Saturday, April 17, 2010
Slow Art Washington D.C.
Smithsonian American Art Museum
Eighth and F Streets NW
Metro: Gallery Place - Chinatown
11:30AM - 1:00PM - art viewing (museum opens at 11:30AM)
1:15 - 2:30PM - Lunch in the Luce Foundation Center (3rd floor)
Note: you may bring in your own food
Fee: Admission to the Smithsonian American Art Museum is free, but you will need to pay for your own lunch.
Did you know the average person pauses less than 8 seconds to take in a work of art? Break the cycle of speeding through museums with Slow Art. Reflect at length upon an artwork of your choice in the galleries then gather in Luce Foundation Center at 1:15 p.m. for a lunchtime discussion with other participants. Purchase lunch from the Courtyard Cafe or bring your own.
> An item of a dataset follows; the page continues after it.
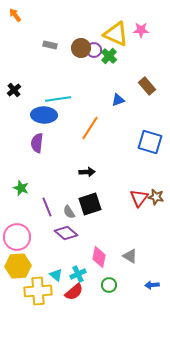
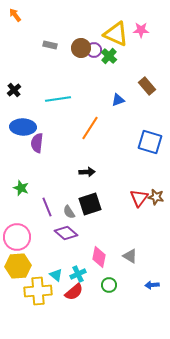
blue ellipse: moved 21 px left, 12 px down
Call (202) 633-5435 for more information.
1. What is Slow Art Day?
Run by volunteer hosts around the world, Slow Art is a global grassroots movement aimed at helping people see art in a new way. Our mission is to reach people who are *not* regular museumgoers (and include those that are). We want to create the context for Slow Art participants to have a better experience visiting their local museums.
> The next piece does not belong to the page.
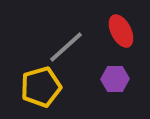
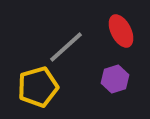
purple hexagon: rotated 16 degrees counterclockwise
yellow pentagon: moved 3 px left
In Slow Art, we slow the experience down. We encourage people to spend 5 or 10 minutes or more looking at a piece of art. The result is that participants get "inspired not tired" and want to return again and again.
2. Why was Slow Art Day started?
To improve the experience of looking at art.
Most people who visit museums go only once every two years or so for the blockbuster exhibits (and that's only those who do attend - many never go to a museum at all). But, those who do visit skip through the museum and typically see each piece of work only briefly (some estimates say *8* seconds only). At the end of the visit, they are often tired and grumpy and not inclined to visit again.
Museums have spent the time and money to build these wonderful collections of art. Slow Art aims only to help more people enjoy those collections.
3. How does it work?
- Participants register for Slow Art Day through the web - http://www.SlowArtDay.com
- Then, they meet at their local museum at the appointed hour on Saturday, April 17, 2010 (and pay the fee for admission if there is one)
- They look at a few pieces of art for 5 or 10 minutes each (the pieces are pre-selected by the volunteer host)
- And, to finish, they have lunch with other participants to talk about their experience
4. How many cities and museums are participating in Slow Art Day April 17, 2010?
From Boston and Boca Raton to Belgrade and Sao Paulo, LA and Jakarta, Slow Art Days are happening everywhere.
To see the latest list of cities click here:
5. Do the participants like it?
"I was inspired, not tired!"
To be honest, we were surprised by how much people loved it. We thought it was a good idea but we really had no notion how well it would be received.
Read some testimonials for yourself:
6. Who started Slow Art? Who runs it?
Reading Odyssey - a New York-based nonprofit - started Slow Art in the summer of 2009 as an experiment. The first Slow Art day in October 2009 was so successful that we decided to expand and continue Slow Art in 2010. If you are interested in writing about Slow Art or want more information, then contact Reading Odyssey cofounder and chairman (and Slow Art founder), Phil Terry at pterry at reading odyssey dot com.
Slow Art is run entirely by volunteers and is one of the many free programs hosted by the nonprofit Reading Odyssey. Reading Odyssey programs aim to reignite curiosity.